» **PROBLEM**: Leaving out the images, please reproduce each line below exactly.

--------------------------------------------------

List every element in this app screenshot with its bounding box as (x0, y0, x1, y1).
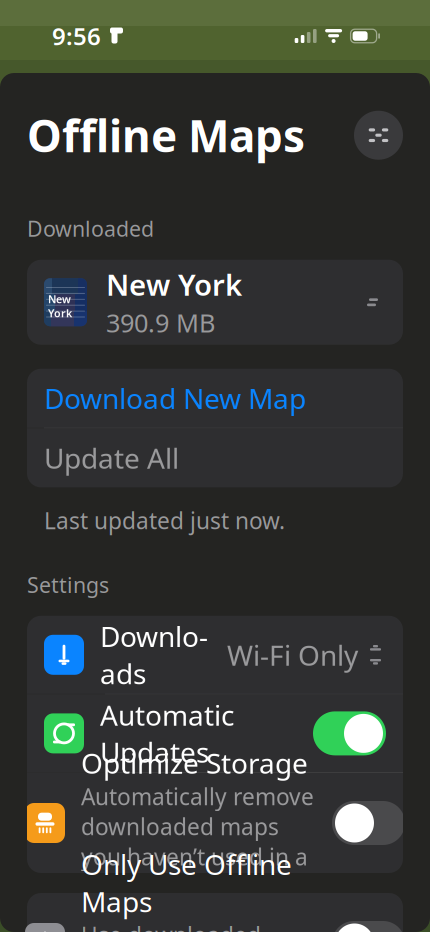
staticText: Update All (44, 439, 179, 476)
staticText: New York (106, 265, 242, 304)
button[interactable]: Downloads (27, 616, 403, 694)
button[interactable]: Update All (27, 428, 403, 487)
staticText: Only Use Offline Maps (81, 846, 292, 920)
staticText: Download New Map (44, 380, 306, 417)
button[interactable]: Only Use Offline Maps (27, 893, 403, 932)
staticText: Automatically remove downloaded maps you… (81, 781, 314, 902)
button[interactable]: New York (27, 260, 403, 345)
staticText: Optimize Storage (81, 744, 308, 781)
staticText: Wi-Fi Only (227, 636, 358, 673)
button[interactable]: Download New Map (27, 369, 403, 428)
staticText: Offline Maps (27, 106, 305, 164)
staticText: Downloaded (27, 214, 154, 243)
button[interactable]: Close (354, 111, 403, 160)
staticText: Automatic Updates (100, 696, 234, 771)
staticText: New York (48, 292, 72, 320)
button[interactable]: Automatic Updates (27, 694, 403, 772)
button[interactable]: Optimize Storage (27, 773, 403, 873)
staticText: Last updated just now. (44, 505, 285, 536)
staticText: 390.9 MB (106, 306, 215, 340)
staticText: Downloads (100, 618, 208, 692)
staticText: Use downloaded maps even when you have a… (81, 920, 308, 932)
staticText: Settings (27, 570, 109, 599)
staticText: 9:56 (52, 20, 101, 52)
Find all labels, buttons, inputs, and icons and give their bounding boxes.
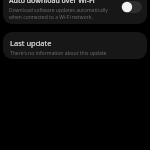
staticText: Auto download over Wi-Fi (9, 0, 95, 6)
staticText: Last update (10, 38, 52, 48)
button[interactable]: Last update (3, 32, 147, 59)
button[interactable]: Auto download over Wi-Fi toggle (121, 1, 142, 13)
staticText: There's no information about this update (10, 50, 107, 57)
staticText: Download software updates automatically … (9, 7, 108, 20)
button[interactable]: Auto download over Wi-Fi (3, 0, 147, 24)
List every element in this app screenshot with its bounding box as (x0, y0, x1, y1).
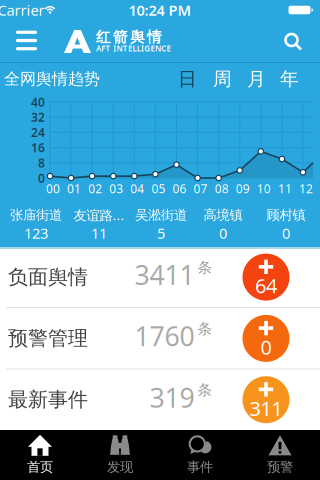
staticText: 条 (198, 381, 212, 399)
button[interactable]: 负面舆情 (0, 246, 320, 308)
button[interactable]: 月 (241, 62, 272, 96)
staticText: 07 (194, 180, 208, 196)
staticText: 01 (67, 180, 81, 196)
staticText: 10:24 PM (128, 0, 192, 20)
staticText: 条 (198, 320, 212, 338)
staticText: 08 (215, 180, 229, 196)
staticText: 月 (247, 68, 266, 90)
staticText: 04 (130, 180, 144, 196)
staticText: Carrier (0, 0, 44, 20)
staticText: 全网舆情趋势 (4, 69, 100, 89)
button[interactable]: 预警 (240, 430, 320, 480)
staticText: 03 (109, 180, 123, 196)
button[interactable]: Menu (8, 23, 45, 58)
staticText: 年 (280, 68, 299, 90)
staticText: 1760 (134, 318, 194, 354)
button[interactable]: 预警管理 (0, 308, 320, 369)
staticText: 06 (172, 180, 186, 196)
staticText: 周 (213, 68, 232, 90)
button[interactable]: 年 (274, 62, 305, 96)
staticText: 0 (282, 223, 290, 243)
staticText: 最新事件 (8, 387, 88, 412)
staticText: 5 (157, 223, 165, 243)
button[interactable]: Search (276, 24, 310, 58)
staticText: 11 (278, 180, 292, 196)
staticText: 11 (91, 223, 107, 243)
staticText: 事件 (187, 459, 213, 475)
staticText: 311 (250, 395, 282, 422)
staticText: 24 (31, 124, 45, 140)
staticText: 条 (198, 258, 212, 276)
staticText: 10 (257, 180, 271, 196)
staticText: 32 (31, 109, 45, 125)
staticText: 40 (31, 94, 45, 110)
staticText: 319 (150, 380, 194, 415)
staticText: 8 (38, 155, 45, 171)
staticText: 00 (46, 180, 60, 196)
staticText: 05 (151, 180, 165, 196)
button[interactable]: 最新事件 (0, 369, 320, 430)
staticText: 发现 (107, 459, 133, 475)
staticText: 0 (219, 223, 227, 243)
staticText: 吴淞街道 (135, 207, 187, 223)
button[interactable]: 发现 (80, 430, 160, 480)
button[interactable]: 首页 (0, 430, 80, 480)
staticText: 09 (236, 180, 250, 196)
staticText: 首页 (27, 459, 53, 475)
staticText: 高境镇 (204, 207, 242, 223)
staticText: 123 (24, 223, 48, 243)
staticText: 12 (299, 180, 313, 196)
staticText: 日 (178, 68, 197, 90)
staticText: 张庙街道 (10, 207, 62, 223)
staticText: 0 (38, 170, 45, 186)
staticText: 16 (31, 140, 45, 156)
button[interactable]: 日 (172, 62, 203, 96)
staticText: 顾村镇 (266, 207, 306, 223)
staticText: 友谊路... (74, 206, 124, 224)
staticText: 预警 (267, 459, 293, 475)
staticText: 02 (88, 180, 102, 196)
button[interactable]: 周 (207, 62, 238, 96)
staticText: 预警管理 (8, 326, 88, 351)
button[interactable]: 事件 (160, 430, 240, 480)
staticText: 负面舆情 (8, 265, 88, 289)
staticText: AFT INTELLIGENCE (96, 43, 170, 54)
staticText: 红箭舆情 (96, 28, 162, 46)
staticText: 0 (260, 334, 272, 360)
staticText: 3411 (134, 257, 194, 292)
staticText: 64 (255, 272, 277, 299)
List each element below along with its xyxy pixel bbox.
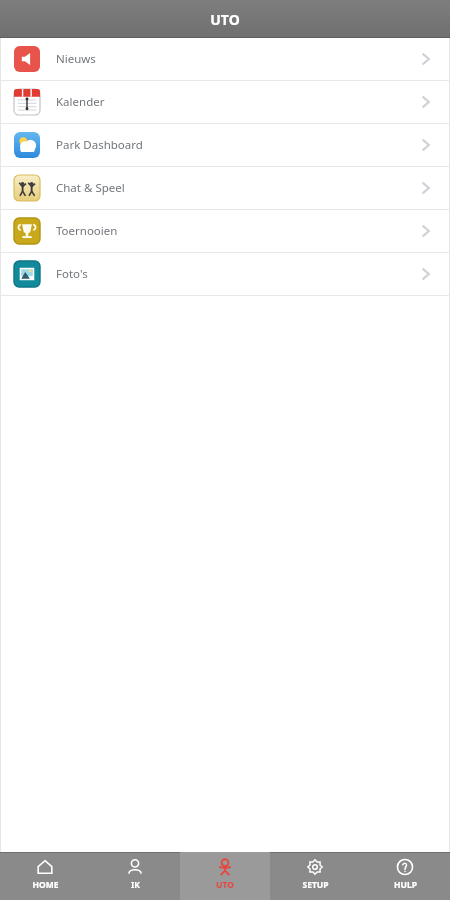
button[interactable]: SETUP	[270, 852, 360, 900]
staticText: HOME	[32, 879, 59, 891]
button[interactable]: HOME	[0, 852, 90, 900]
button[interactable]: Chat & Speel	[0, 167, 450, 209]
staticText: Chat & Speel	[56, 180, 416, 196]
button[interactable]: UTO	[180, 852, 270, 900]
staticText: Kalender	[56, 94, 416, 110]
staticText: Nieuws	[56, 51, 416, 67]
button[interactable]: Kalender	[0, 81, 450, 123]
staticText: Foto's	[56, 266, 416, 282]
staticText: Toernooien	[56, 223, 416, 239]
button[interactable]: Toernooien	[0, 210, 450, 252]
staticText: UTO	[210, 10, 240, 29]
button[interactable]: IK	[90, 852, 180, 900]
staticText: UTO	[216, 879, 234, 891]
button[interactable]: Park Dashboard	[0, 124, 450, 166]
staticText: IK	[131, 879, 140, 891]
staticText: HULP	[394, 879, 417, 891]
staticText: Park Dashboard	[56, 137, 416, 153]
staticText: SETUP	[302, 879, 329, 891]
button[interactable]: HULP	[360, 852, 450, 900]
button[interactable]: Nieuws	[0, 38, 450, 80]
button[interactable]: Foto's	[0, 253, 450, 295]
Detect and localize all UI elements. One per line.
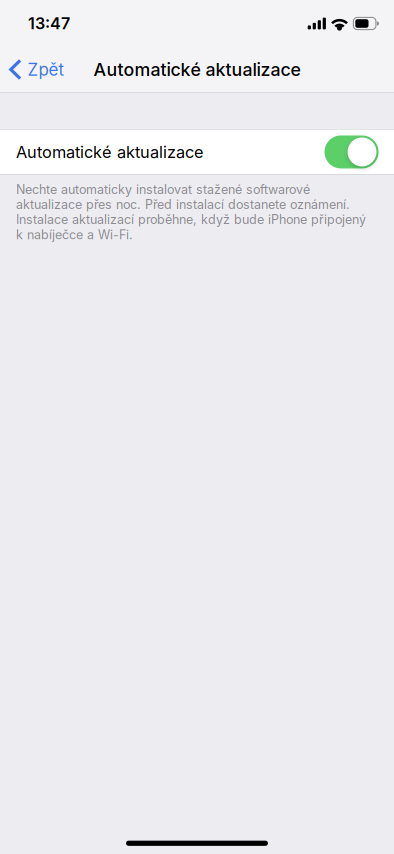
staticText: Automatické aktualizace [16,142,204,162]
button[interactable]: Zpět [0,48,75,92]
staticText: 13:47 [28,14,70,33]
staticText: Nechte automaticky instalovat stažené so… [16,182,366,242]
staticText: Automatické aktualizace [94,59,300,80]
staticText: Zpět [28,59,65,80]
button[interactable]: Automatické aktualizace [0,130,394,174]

--------------------------------------------------

» **ANSWER SECTION**:
List every element in this app screenshot with its bounding box as (x0, y0, x1, y1).
staticText: Update All (44, 439, 179, 476)
staticText: New York (106, 265, 242, 304)
button[interactable]: Downloads (27, 616, 403, 694)
button[interactable]: Update All (27, 428, 403, 487)
staticText: Only Use Offline Maps (81, 846, 292, 920)
staticText: Download New Map (44, 380, 306, 417)
button[interactable]: Only Use Offline Maps (27, 893, 403, 932)
staticText: Automatically remove downloaded maps you… (81, 781, 314, 902)
button[interactable]: New York (27, 260, 403, 345)
staticText: Optimize Storage (81, 744, 308, 781)
staticText: Wi-Fi Only (227, 636, 358, 673)
button[interactable]: Download New Map (27, 369, 403, 428)
staticText: Offline Maps (27, 106, 305, 164)
staticText: Downloaded (27, 214, 154, 243)
button[interactable]: Close (354, 111, 403, 160)
staticText: Automatic Updates (100, 696, 234, 771)
staticText: New York (48, 292, 72, 320)
button[interactable]: Automatic Updates (27, 694, 403, 772)
button[interactable]: Optimize Storage (27, 773, 403, 873)
staticText: Last updated just now. (44, 505, 285, 536)
staticText: 390.9 MB (106, 306, 215, 340)
staticText: Downloads (100, 618, 208, 692)
staticText: Use downloaded maps even when you have a… (81, 920, 308, 932)
staticText: Settings (27, 570, 109, 599)
staticText: 9:56 (52, 20, 101, 52)
Find all labels, buttons, inputs, and icons and give their bounding boxes.
staticText: Auto download over Wi-Fi (9, 0, 95, 6)
staticText: Last update (10, 38, 52, 48)
button[interactable]: Last update (3, 32, 147, 59)
button[interactable]: Auto download over Wi-Fi toggle (121, 1, 142, 13)
staticText: There's no information about this update (10, 50, 107, 57)
staticText: Download software updates automatically … (9, 7, 108, 20)
button[interactable]: Auto download over Wi-Fi (3, 0, 147, 24)
List every element in this app screenshot with its bounding box as (x0, y0, x1, y1).
staticText: 条 (198, 381, 212, 399)
button[interactable]: 负面舆情 (0, 246, 320, 308)
button[interactable]: 月 (241, 62, 272, 96)
staticText: 07 (194, 180, 208, 196)
staticText: 01 (67, 180, 81, 196)
staticText: 10:24 PM (128, 0, 192, 20)
staticText: 条 (198, 320, 212, 338)
staticText: 08 (215, 180, 229, 196)
staticText: 月 (247, 68, 266, 90)
staticText: 04 (130, 180, 144, 196)
staticText: Carrier (0, 0, 44, 20)
staticText: 全网舆情趋势 (4, 69, 100, 89)
button[interactable]: 预警 (240, 430, 320, 480)
staticText: 03 (109, 180, 123, 196)
button[interactable]: Menu (8, 23, 45, 58)
staticText: 年 (280, 68, 299, 90)
staticText: 1760 (134, 318, 194, 354)
button[interactable]: 预警管理 (0, 308, 320, 369)
staticText: 06 (172, 180, 186, 196)
staticText: 周 (213, 68, 232, 90)
button[interactable]: 年 (274, 62, 305, 96)
staticText: 0 (282, 223, 290, 243)
staticText: 最新事件 (8, 387, 88, 412)
staticText: 5 (157, 223, 165, 243)
button[interactable]: Search (276, 24, 310, 58)
staticText: 11 (278, 180, 292, 196)
staticText: 11 (91, 223, 107, 243)
staticText: 事件 (187, 459, 213, 475)
staticText: 311 (250, 395, 282, 422)
staticText: 24 (31, 124, 45, 140)
staticText: 条 (198, 258, 212, 276)
staticText: 10 (257, 180, 271, 196)
staticText: 32 (31, 109, 45, 125)
staticText: 40 (31, 94, 45, 110)
staticText: 319 (150, 380, 194, 415)
staticText: 8 (38, 155, 45, 171)
staticText: 00 (46, 180, 60, 196)
staticText: 05 (151, 180, 165, 196)
button[interactable]: 最新事件 (0, 369, 320, 430)
staticText: 发现 (107, 459, 133, 475)
staticText: 0 (219, 223, 227, 243)
staticText: 吴淞街道 (135, 207, 187, 223)
button[interactable]: 发现 (80, 430, 160, 480)
button[interactable]: 首页 (0, 430, 80, 480)
staticText: 09 (236, 180, 250, 196)
staticText: 首页 (27, 459, 53, 475)
staticText: 高境镇 (204, 207, 242, 223)
staticText: 123 (24, 223, 48, 243)
staticText: 12 (299, 180, 313, 196)
staticText: 日 (178, 68, 197, 90)
staticText: 张庙街道 (10, 207, 62, 223)
staticText: 0 (38, 170, 45, 186)
staticText: 16 (31, 140, 45, 156)
button[interactable]: 日 (172, 62, 203, 96)
staticText: 顾村镇 (266, 207, 306, 223)
staticText: 友谊路... (74, 206, 124, 224)
staticText: 预警 (267, 459, 293, 475)
staticText: 02 (88, 180, 102, 196)
button[interactable]: 周 (207, 62, 238, 96)
staticText: 预警管理 (8, 326, 88, 351)
button[interactable]: 事件 (160, 430, 240, 480)
staticText: 负面舆情 (8, 265, 88, 289)
staticText: AFT INTELLIGENCE (96, 43, 170, 54)
staticText: 红箭舆情 (96, 28, 162, 46)
staticText: 0 (260, 334, 272, 360)
staticText: 3411 (134, 257, 194, 292)
staticText: 64 (255, 272, 277, 299)
List each element below along with its xyxy pixel bbox.
button[interactable]: SETUP	[270, 852, 360, 900]
staticText: HOME	[32, 879, 59, 891]
button[interactable]: HOME	[0, 852, 90, 900]
button[interactable]: Chat & Speel	[0, 167, 450, 209]
staticText: Chat & Speel	[56, 180, 416, 196]
button[interactable]: UTO	[180, 852, 270, 900]
staticText: Kalender	[56, 94, 416, 110]
staticText: Nieuws	[56, 51, 416, 67]
button[interactable]: Kalender	[0, 81, 450, 123]
staticText: Foto's	[56, 266, 416, 282]
staticText: Toernooien	[56, 223, 416, 239]
button[interactable]: Toernooien	[0, 210, 450, 252]
staticText: UTO	[210, 10, 240, 29]
button[interactable]: IK	[90, 852, 180, 900]
staticText: UTO	[216, 879, 234, 891]
button[interactable]: Park Dashboard	[0, 124, 450, 166]
staticText: IK	[131, 879, 140, 891]
staticText: HULP	[394, 879, 417, 891]
staticText: Park Dashboard	[56, 137, 416, 153]
staticText: SETUP	[302, 879, 329, 891]
button[interactable]: HULP	[360, 852, 450, 900]
button[interactable]: Nieuws	[0, 38, 450, 80]
button[interactable]: Foto's	[0, 253, 450, 295]
Detect and localize all UI elements. One per line.
staticText: Automatické aktualizace [16,142,204,162]
button[interactable]: Zpět [0,48,75,92]
staticText: 13:47 [28,14,70,33]
staticText: Nechte automaticky instalovat stažené so… [16,182,366,242]
staticText: Automatické aktualizace [94,59,300,80]
staticText: Zpět [28,59,65,80]
button[interactable]: Automatické aktualizace [0,130,394,174]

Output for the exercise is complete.